## WHAT IS EXPECTED:
Word for word, transcribe the lines below and drop the pictures.

Collected data
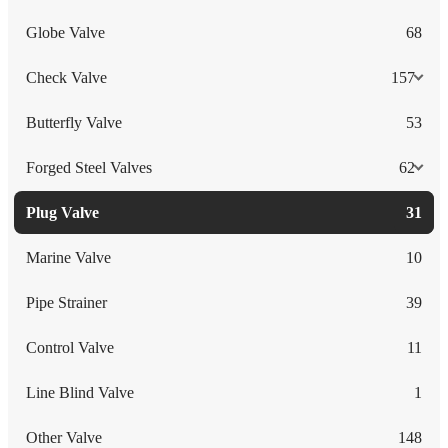
Globe Valve
68
Check Valve
157
Butterfly Valve
53
Forged Steel Valves
62
Plug Valve
31
Marine Valve
10
Pipe Strainer
39
Control Valve
11
Line Blind Valve
1
Other Valve
148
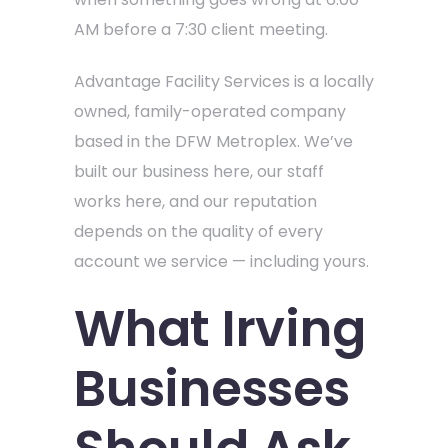
AM before a 7:30 client meeting.
Advantage Facility Services is a locally
owned, family-operated company
based in the DFW Metroplex. We’ve
built our business here, our staff
works here, and our reputation
depends on the quality of every
account we service — including yours.
What Irving
Businesses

## RESPONSE TO THIS EXERCISE:
Globe Valve
68
Check Valve
157
Butterfly Valve
53
Forged Steel Valves
62
Plug Valve
31
Marine Valve
10
Pipe Strainer
39
Control Valve
11
Line Blind Valve
1
Other Valve
148
AM before a 7:30 client meeting.
Advantage Facility Services is a locally
owned, family-operated company
based in the DFW Metroplex. We’ve
built our business here, our staff
works here, and our reputation
depends on the quality of every
account we service — including yours.
What Irving
Businesses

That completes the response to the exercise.